Server Management

High CPU Usage on Server: How to Fix

Written by Jack Williams • Reviewed by George Brown • Updated on 23 February 2026

Introduction and scope

High CPU usage on a server can slow apps, raise latency, and trigger outages. This guide shows practical, step-by-step ways to find the cause and fix it. It covers quick emergency moves, deeper diagnosis, OS tuning, app fixes, container and hardware considerations, and long-term monitoring. Use the parts that match your environment — Linux, Windows, containers, or virtual machines.

Understanding CPU usage metrics and tools

CPU metrics tell different stories. “user” is time spent in application code. “system” is time in kernel calls. “idle” is unused CPU. “iowait” is time waiting for disk I/O. “steal” is time the hypervisor stole from your VM. Load average is the number of runnable tasks waiting for CPU or I/O; it is not a percent.
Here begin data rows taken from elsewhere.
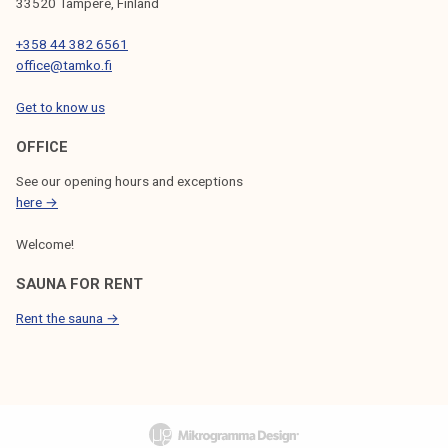
33520 Tampere, Finland
+358 44 382 6561
office@tamko.fi
Get to know us
OFFICE
See our opening hours and exceptions
here →
Welcome!
SAUNA FOR RENT
Rent the sauna →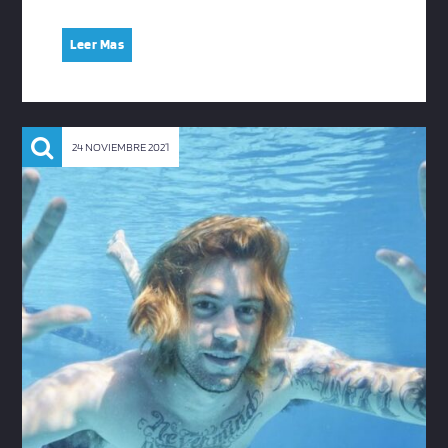
Leer Mas
24 NOVIEMBRE 2021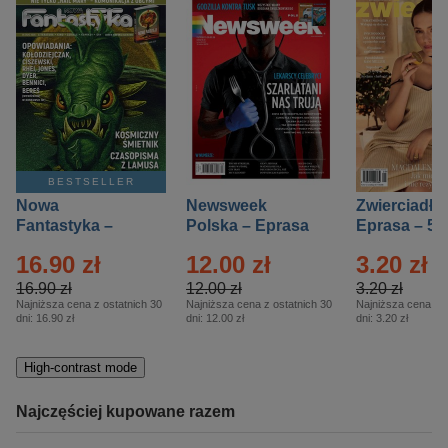
BESTSELLER
Nowa
Newsweek
Zwierciadło
Fantastyka –
Polska – Eprasa
Eprasa – 5/
Eprasa – 5/2026
– 13/2026
16.90 zł
12.00 zł
3.20 zł
16.90 zł
12.00 zł
3.20 zł
Najniższa cena z ostatnich 30
Najniższa cena z ostatnich 30
Najniższa cena z o
dni:
16.90 zł
dni:
12.00 zł
dni:
3.20 zł
High-contrast mode
Najczęściej kupowane razem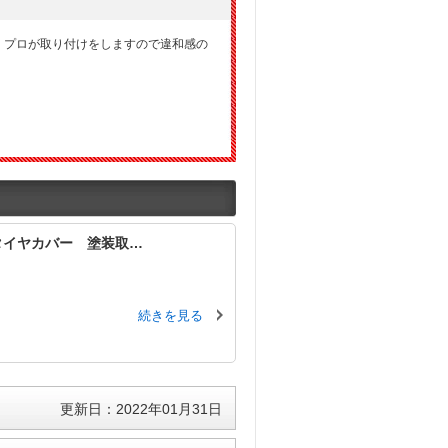
。プロが取り付けをしますので違和感の
アタイヤカバー 塗装取…
続きを見る
更新日：2022年01月31日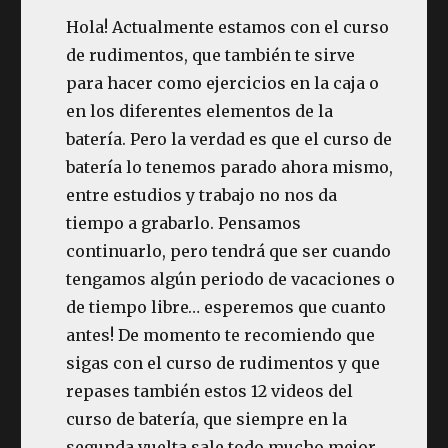
Hola! Actualmente estamos con el curso
de rudimentos, que también te sirve
para hacer como ejercicios en la caja o
en los diferentes elementos de la
batería. Pero la verdad es que el curso de
batería lo tenemos parado ahora mismo,
entre estudios y trabajo no nos da
tiempo a grabarlo. Pensamos
continuarlo, pero tendrá que ser cuando
tengamos algún periodo de vacaciones o
de tiempo libre… esperemos que cuanto
antes! De momento te recomiendo que
sigas con el curso de rudimentos y que
repases también estos 12 videos del
curso de batería, que siempre en la
segunda vuelta sale todo mucho mejor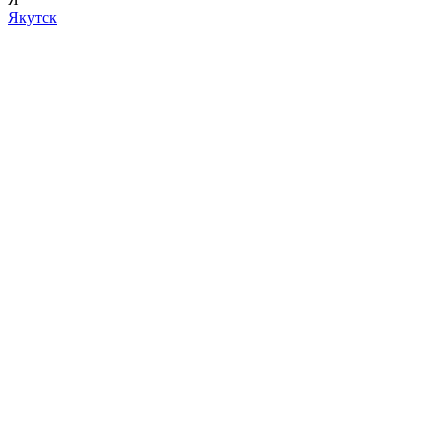
Якутск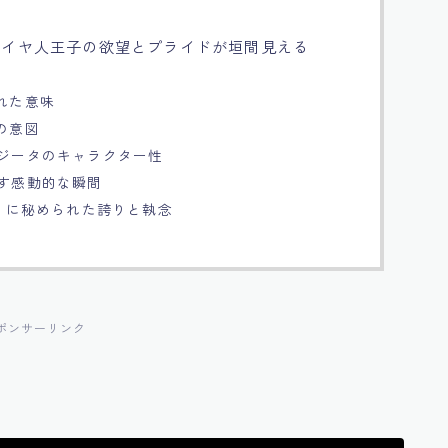
サイヤ人王子の欲望とプライドが垣間見える
れた意味
の意図
ベジータのキャラクター性
らす感動的な瞬間
せ」に秘められた誇りと執念
ポンサーリンク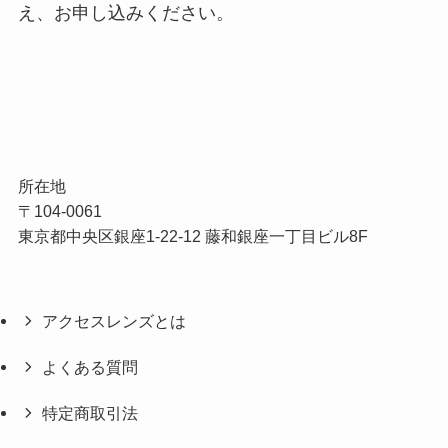
え、お申し込みください。
所在地
〒104-0061
東京都中央区銀座1-22-12 藤和銀座一丁目ビル8F
アクセスレンズとは
よくある質問
特定商取引法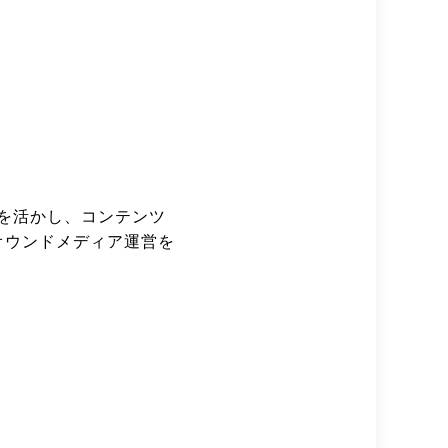
験を活かし、コンテンツ
オウンドメディア運営を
Common tools and what they show:

top / htop — live per-process CPU and memory, per-thread view (htop).
ps, pstree — point-in-time process list and parent/child relations.
pidstat, mpstat, vmstat, iostat, sar — historical and per-CPU stats.
perf, eBPF tools (bcc, bpftrace) — function-level CPU hotspots and stacks.
strace / truss — system calls from a process.
flamegraphs / async-profiler / py-spy / pprof — sampling profilers for app-level hotspots.

Remember: on a multi-core server, 100% CPU in top means one core fully used. For N cores, 100% * N is full utilization.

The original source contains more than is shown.